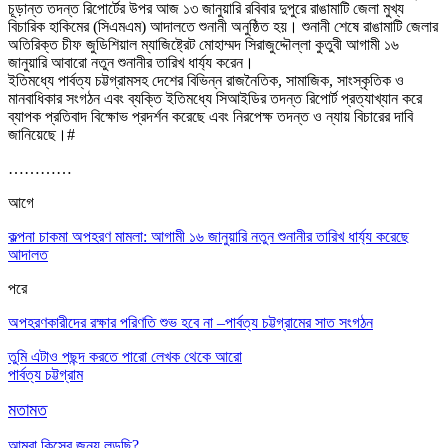
চূড়ান্ত তদন্ত রিপোর্টের উপর আজ ১৩ জানুয়ারি রবিবার দুপুরে রাঙামাটি জেলা মুখ্য
বিচারিক হাকিমের (সিএমএম) আদালতে শুনানী অনুষ্ঠিত হয়
।
শুনানী শেষে রাঙামাটি জেলার
অতিরিক্ত চীফ জুডিশিয়াল ম্যাজিষ্ট্রেট মোহাম্মদ সিরাজুদ্দৌল্লা কুতুবী আগামী ১৬
জানুয়ারি আবারো নতুন শুনানীর তারিখ ধার্য্য করেন
।
ইতিমধ্যে
পার্বত্য চট্টগ্রামসহ দেশের বিভিন্ন রাজনৈতিক
,
সামাজিক
,
সাংস্কৃতিক ও
মানবাধিকার সংগঠন এবং ব্যক্তি ইতিমধ্যে সিআইডির তদন্ত রিপোর্ট প্রত্যাখ্যান করে
ব্যাপক প্রতিবাদ বিক্ষোভ প্রদর্শন করেছে এবং নিরপেক্ষ তদন্ত ও ন্যায় বিচারের দাবি
জানিয়েছে
।#
…………
আগে
কল্পনা চাকমা অপহরণ মামলা: আগামী ১৬ জানুয়ারি নতুন শুনানীর তারিখ ধার্য্য করেছে
আদালত
পরে
অপহরণকারীদের রক্ষার পরিণতি শুভ হবে না –পার্বত্য চট্টগ্রামের সাত সংগঠন
তুমি এটাও পছন্দ করতে পারো
লেখক থেকে আরো
পার্বত্য চট্টগ্রাম
মতামত
আমরা কিসের জন্য লড়ছি?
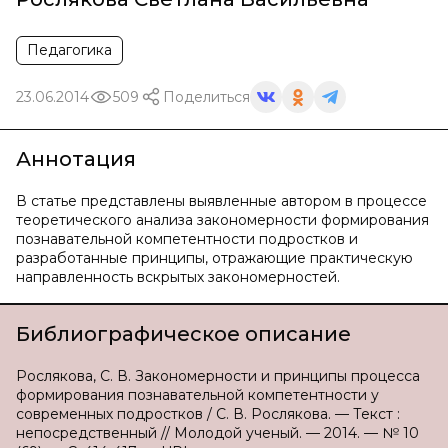
Педагогика
23.06.2014
509
Поделиться
Аннотация
В статье представлены выявленные автором в процессе
теоретического анализа закономерности формирования
познавательной компетентности подростков и
разработанные принципы, отражающие практическую
направленность вскрытых закономерностей.
Библиографическое описание
Рослякова, С. В. Закономерности и принципы процесса
формирования познавательной компетентности у
современных подростков / С. В. Рослякова. — Текст :
непосредственный // Молодой ученый. — 2014. — № 10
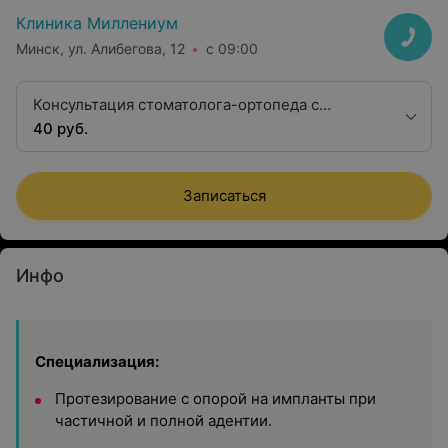
Клиника Миллениум
Минск, ул. Алибегова, 12
с 09:00
Консультация стоматолога-ортопеда с
анализом КЛКТ (3D-снимок)
40 руб.
Записаться
Инфо
Специализация:
Протезирование с опорой на импланты при
частичной и полной адентии.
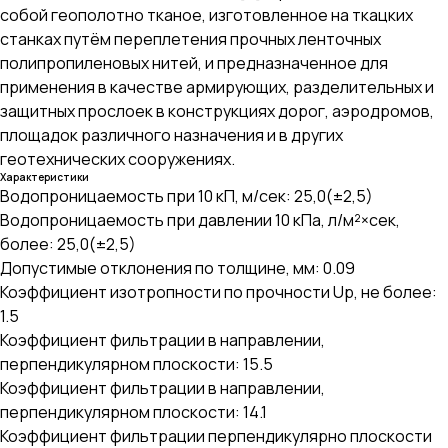
собой геополотно тканое, изготовленное на ткацких
станках путём переплетения прочных ленточных
полипропиленовых нитей, и предназначенное для
применения в качестве армирующиx, разделительных и
защитных прослоек в конструкциях дорог, аэродромов,
площадок различного назначения и в других
геотехнических сооружениях.
Характеристики
Водопроницаемость при 10 кП, м/сек: 25,0(±2,5)
Водопроницаемость при давлении 10 кПа, л/м²×сек,
более: 25,0(±2,5)
Допустимые отклонения по толщине, мм: 0.09
Коэффициент изотропности по прочности Up, не более:
1.5
Коэффициент фильтрации в направлении,
перпендикулярном плоскости: 15.5
Коэффициент фильтрации в направлении,
перпендикулярном плоскости: 14.1
Коэффициент фильтрации перпендикулярно плоскости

------------------------------------

» **About this task**
What is asked for is an exact copy of the lines above from the one containing "собой геополотно тканое, изготовленное" through the one containing "Характеристики", and only those.

» **Finished exercise**
собой геополотно тканое, изготовленное на ткацких
станках путём переплетения прочных ленточных
полипропиленовых нитей, и предназначенное для
применения в качестве армирующиx, разделительных и
защитных прослоек в конструкциях дорог, аэродромов,
площадок различного назначения и в других
геотехнических сооружениях.
Характеристики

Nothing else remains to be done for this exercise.